I felt the same during the pre-op and I was very very nervous but when I got the hospital and was sat around with hubby waiting for my time to go down to surgery I became almost other-wordly calm, which shocked me lots.

I was exactly the same. The two weeks prior to my op I was quite a wreck, crying and arguing with my Mum which was very unlike me. However on the day I was fine, in a strange way I was actually quite excited. I knew that I couldn't do it any other way because I had tried many, many times before so I knew that the op was the best thing for me. The only time I do remember having an attack of nerves was as I was in theatre, just before they put me to sleep. I remember thinking 'well this is it, this is your last chance to tell them to stop' The next thing I remember is waking up with a big smile on my face knowing I had made 100% the right decision. And now, 17 months on I am so glad every day that I made that decision...it's the best one I ever made!

xxx
 
Hey Stripytop i can totally empathasise with what you are going through hun as i know everyone else whos had whichever op can, its a really big thing and you have to be sure you are making the right decision. I also know that if i could have done this i wouldnt have needed the op but i have tried so many times now and failed, i was fine walking down to theatre but when i got down there the nerves started i even remember being nearly in tears as they give me my mask next thing i remember i was waking up in HDU. I havent had any pain in connection with my op at all, the only time i got upset is when i saw my hubby. Im 2 weeks post op now and i wouldnt change a thing, its taking a while to adjust to the portions and what i can eat but other than that i feel fantastic and dont regret my decision at all.
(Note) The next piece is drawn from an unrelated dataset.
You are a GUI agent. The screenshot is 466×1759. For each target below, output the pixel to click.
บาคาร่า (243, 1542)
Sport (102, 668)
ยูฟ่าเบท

I hope you reach the right decision for you i can only speak for myself here but i had doubts just like you but i had to remember the end goal i needed which is to be healthier than i am now:) Good luck with what ever you decide to do, by the way where in norfolk are you?

Sharon xx
 
I agree the feelings are normal. But remember the liver shrinking diet is just that and meant to be short term because at the end of the day it isn't often a nutritionally viable diet for the long term.

You decided to have surgery because that was what was best for you - nothing has really changed - just normal pre-op collywobbles

Good luck Angela
 
I know what ur going through...honest!!! cried the nite b4 op cos thought i was being really selfish.......what if something went wrong etc i have 3 kids, but im glad i went through with it!!!!
Had it done 4 weeks ago...felt fine the next day drinking no probs, went home the day after op and back to normal duties within a week....took 2 weeks to feel 100% even though my scales arent registering much change my clothes feel a bit looser and i have more energy!!
Everyone gets scared im sure, its the fear of the unknown, but honest its fine. (and im not brave)
-x-
 
i had a bypass and i know its different from what ur havin but i went through the same thoughts, if i can lose weight now why do i need the op, but i knew i only followed it thru because of my op, and i even thought of pulling out, but i stayed strong and knew that my bypass would be the best for me, and after i had the op, i wont lie, i totally regretted it and it now only 4 weeks post op im beginning to like it and feel more better.

if ur payin for this urself and ur not 100% sure why dont u put it off for a month but only do it if u want to and u can seperate ur nerves from how u trully fell.